The then-majority leader of the U.S. Senate, Tom Daschle, wrote a curious op-ed in the Washington Post four years after the events just described. [8]. In attempting to refute the administration's allegation that it had been granted plenary wiretap powers in the Afghanistan authorization, he stated that he and his Senatorial confreres explicitly rejected an administration proposal to authorize an effective state of war within the borders of the United States itself.

Given the administration's repeatedly demonstrated refusal to accept any limitation on its powers, it is logical that the rebuff on the war powers authorization was followed by the prompt submittal of the Justice Department's draft of the PATRIOT Act, containing many of the domestic authorities the Bush White House had sought in the use of force legislation. How doubly coincidental that two of the limited number of addressees of the threat letters should have been the offices of Daschle himself, and Sen. Patrick Leahy, then-chairman of the committee of jurisdiction over the PATRIOT Act.

Needless to say, the measure was passed by an even more comfortable margin than that enjoyed by the 1933 Enabling Law in the Reichstag. [9] Notwithstanding buyer's remorse exhibited by many members of Congress, and current efforts to amend its more onerous provisions, it appears we are saddled with the main burdens of its edicts in perpetuity.

How the government placed this perpetual burden on its citizens is bound up with the mysterious anthrax scare of October 2001, an outrage that, unlike 9/11, does not even merit an official explanation. No one has been charged.

6. Why did Osama bin Laden escape?

"Wanted, dead or alive!" "We'll smoke 'em out of their caves!" All Americans know the feeling of righteous retribution that attended the hunt for Osama bin Laden in the autumn and winter of 2001. Yet, suddenly, it fizzled out and became subsumed in attacking Iraq and its oilfields.

We know the explanation. Somehow, bin Laden escaped in the battle of Tora Bora, because "the back door was open." Only after the invasion of Iraq, more than a year later, was there general acknowledgement that resources intended for Afghanistan had been diverted to the buildup for Iraq.

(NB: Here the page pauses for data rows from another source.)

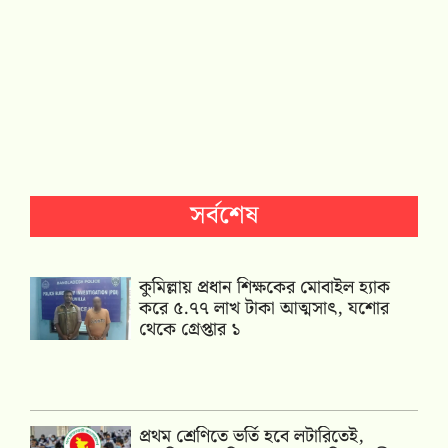
সর্বশেষ
কুমিল্লায় প্রধান শিক্ষকের মোবাইল হ্যাক
করে ৫.৭৭ লাখ টাকা আত্মসাৎ, যশোর
থেকে গ্রেপ্তার ১
প্রথম শ্রেণিতে ভর্তি হবে লটারিতেই,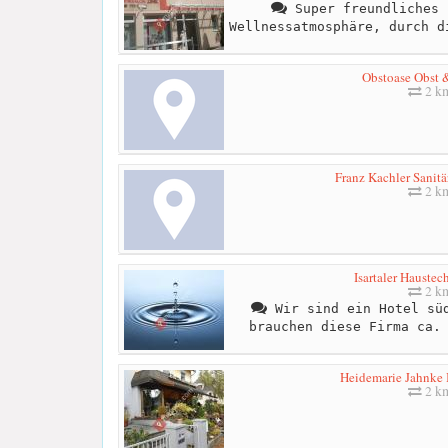
Super freundliches 
Wellnessatmosphäre, durch d
Obstoase Obst
2 k
Franz Kachler Sanitä
2 k
Isartaler Hauste
2 k
Wir sind ein Hotel süd
brauchen diese Firma ca.
Heidemarie Jahnke
2 k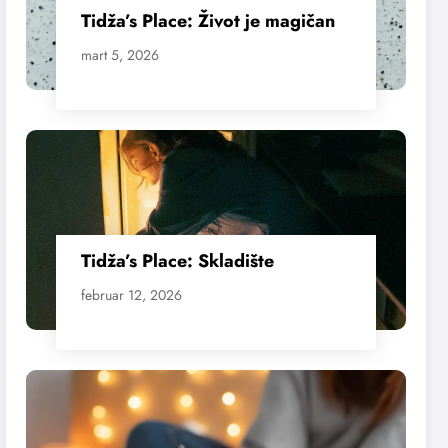
Tidža’s Place: Život je magičan
mart 5, 2026
Tidža’s Place: Skladište
februar 12, 2026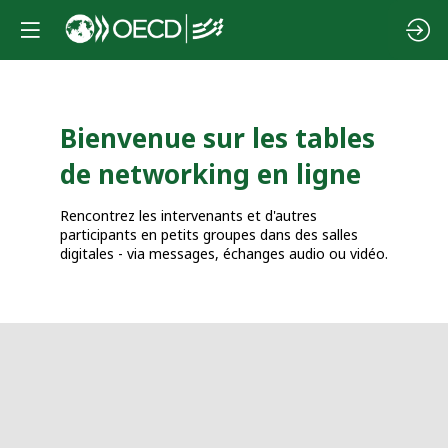
Bienvenue sur les tables
de networking en ligne
Rencontrez les intervenants et d'autres
participants en petits groupes dans des salles
digitales - via messages, échanges audio ou vidéo.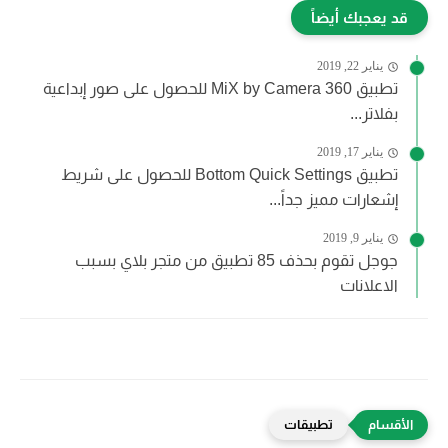
قد يعجبك أيضاً
يناير 22, 2019
تطبيق MiX by Camera 360 للحصول على صور إبداعية
بفلاتر...
يناير 17, 2019
تطبيق Bottom Quick Settings للحصول على شريط
إشعارات مميز جداً...
يناير 9, 2019
جوجل تقوم بحذف 85 تطبيق من متجر بلاي بسبب
الاعلانات
تطبيقات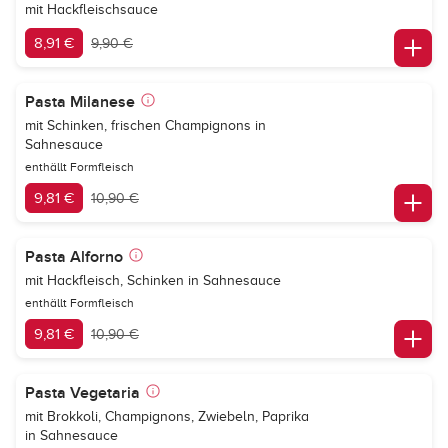
mit Hackfleischsauce
8,91 €
9,90 €
Pasta Milanese
mit Schinken, frischen Champignons in
Sahnesauce
enthällt Formfleisch
9,81 €
10,90 €
Pasta Alforno
mit Hackfleisch, Schinken in Sahnesauce
enthällt Formfleisch
9,81 €
10,90 €
Pasta Vegetaria
mit Brokkoli, Champignons, Zwiebeln, Paprika
in Sahnesauce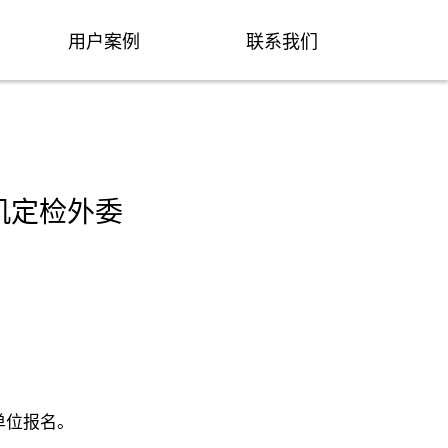
用户案例
联系我们
飞机定检外委
单位报名。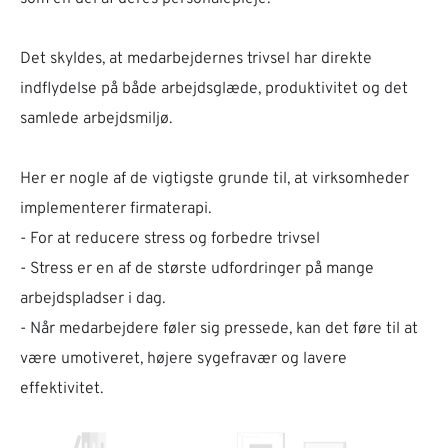
Det skyldes, at medarbejdernes trivsel har direkte
indflydelse på både arbejdsglæde, produktivitet og det
samlede arbejdsmiljø.
Her er nogle af de vigtigste grunde til, at virksomheder
implementerer firmaterapi.
- For at reducere stress og forbedre trivsel
- Stress er en af de største udfordringer på mange
arbejdspladser i dag.
- Når medarbejdere føler sig pressede, kan det føre til at
være umotiveret, højere sygefravær og lavere
effektivitet.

The public was lead to believe that supplemental appropriations for Afghanistan were siphoned into the Iraq project beginning about mid-2002.

But the strange apathy about Osama's whereabouts began sooner than that. In a speech to the Council on Foreign Relations, then-Senate Intelligence Committee Bob Graham states the following:

"I was asked by one of the senior commanders of Central Command to go into his office [this presumably means the CENTCOM Commander, GEN Tommy Franks. Underlings do not summon senior Senators into their offices]. We did, the door was closed, and he turned to me, and he said, 'Senator, we have stopped fighting the war on terror in Afghanistan. We are moving military and intelligence personnel and resources out of Afghanistan to get ready for a future war in Iraq.' This is February of 2002 [emphasis added]. 'Senator, what we are engaged in now is a manhunt not a war, and we are not trained to conduct a manhunt.'"

Senator Graham elaborates on this matter in his book, Intelligence Matters, on page 125:

"At that point, General Franks asked for an additional word with me in his office. When I walked in, he closed the door. Looking troubled, he said, 'Senator, we are not engaged in a war in Afghanistan.'

"'Excuse me?" I asked.

"'Military and intelligence personnel are being redeployed to prepare for an action in Iraq,' he continued. 'The Predators are being relocated. What we are doing is a manhunt. We have wrapped ourselves too much in trailing Osama bin Laden and Mullah Omar. We're better at being a meat axe than finding a needle in a haystack. That's not our mission, and that's not what we are trained or prepared to do.'"

In the first excerpt, the military officer might be ambivalent about the change in mission, merely saying that the U.S. military is supposedly not trained for conducting manhunts. The second excerpt provides more substance, suggesting that Franks himself agrees that looking for Osama bin Laden is a mug's game ("We have wrapped ourselves too much in trailing Osama bin Laden and Mullah Omar.")

There we have it: as early as February 2002, the U.S. government was pulling the plug. Or was it even earlier? Gary Berntsen, a former CIA officer, says in his book Jawbreaker that his paramilitary team tracked bin Laden to the Tora Bora region late in 2001 and could have killed or captured him if his superiors had agreed to his request for an additional force of about 800 U.S. troops. But the administration was already gearing up for war with Iraq and troops were never sent, allowing bin Laden to escape.

Now, Berntsen is a typical Langley boy scout who buys into most of the flummery about the war on terrorism; but it is precisely for that reason that his testimony is worthwhile. Here is no ideological critic of the Bush administration and its foreign policies--on the contrary, he shares many of its assumptions. Like fellow Agency alumnus Michael Scheuer, he has experienced the cognitive dissonance of dealing with the administration's policies at first hand, and wishes to report on his findings.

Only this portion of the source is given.